This procedure works particularly well if we start with a non-realistic image (e.g., painting, a sketch, some scribbles) and project it onto the natural image manifold. In this section, we will experiment on hand-drawn images. I will show the result of one web-downloaded image and two images that I draw myself. Here are the original images:

The image downloaded from this site:

Web Downloaded Image

The images I drew using Procreate:

Hand-Drawn House
Hand-Drawn Flower

And here are the results of image-to-image transition:

Web Image Translation Result
Hand-Drawn Image Translation Result

A1.7.2 Inpainting

We can use the same procedure to implement inpainting, that is, given an image \(x_{\text{orig}}\) , and a binary mask \(m\) , we can create a new image that has the same content where \(m\) is 0, but new content wherever \(m\) is 1.

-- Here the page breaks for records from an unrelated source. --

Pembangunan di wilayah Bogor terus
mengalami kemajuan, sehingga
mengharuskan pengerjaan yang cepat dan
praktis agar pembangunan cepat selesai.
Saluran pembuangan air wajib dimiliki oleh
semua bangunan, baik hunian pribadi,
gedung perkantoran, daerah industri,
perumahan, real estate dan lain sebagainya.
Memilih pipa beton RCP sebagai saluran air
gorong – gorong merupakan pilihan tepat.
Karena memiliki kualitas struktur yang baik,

To do this, after each denoising step to obtain \(x_t\), we force every pixel outside the editing mask \(m\) to be the same as \(x_{\text{orig}}\). Mathematically, that is

$$ x_t \leftarrow m x_t + (1 - m) \, \text{forward}(x_{\text{orig}}, t) $$

By doing so, we only make edits on the masked region and keep everything else as original.

I used the following masks on the three test images:

Mask 1
Mask 2
Mask 3

And here are the results, respectively:

Inpainting Result 1
Inpainting Result 2
Inpainting Result 3

A1.7.3 Text-Conditioned Image-to-image Translation

Now, we will do the same thing as the previous section, but guide the projection with a text prompt. This is no longer pure "projection to the natural image manifold" but also adds control using language. This is simply a matter of changing the prompt from a high quality photo:

This is the result of test_im_1 using the prompt a rocket ship:

Text-Conditioned Translation Result 1

The result of test_im_2 using the prompt a sitting tiger:

Text-Conditioned Translation Result 2

The result of test_im_3 using the prompt a volcano:

Text-Conditioned Translation Result 3

A1.8 Visual Anagrams

In this section, we implement the Visual Anagrams that we will create an image that looks like prompt 1, but when flipped upside down will reveal prompt 2.

To achieve this, at each step \(t\), we compute the noise estimate using this algorithm:

$$ \begin{aligned} &\epsilon_1 = \mathrm{UNet}(x_t, t, p_1)\\ &\epsilon_2 = \mathrm{flip}\left(\mathrm{UNet}(\mathrm{flip}(x_t), t, p_2)\right)\\ &\epsilon = \frac{\epsilon_1 + \epsilon_2}{2} \end{aligned} $$

where \(\mathrm{UNet}\) is the diffusion model as before, and \(\mathrm{flip}\) is the operation to vertically flip the image. Theoretically, I can use other operations like \(\mathrm{rotate}(\text{img}, \theta)\) to create anagrams that are not just vertically dual, but here for simplicity, I only attempted vertically flipped anagrams.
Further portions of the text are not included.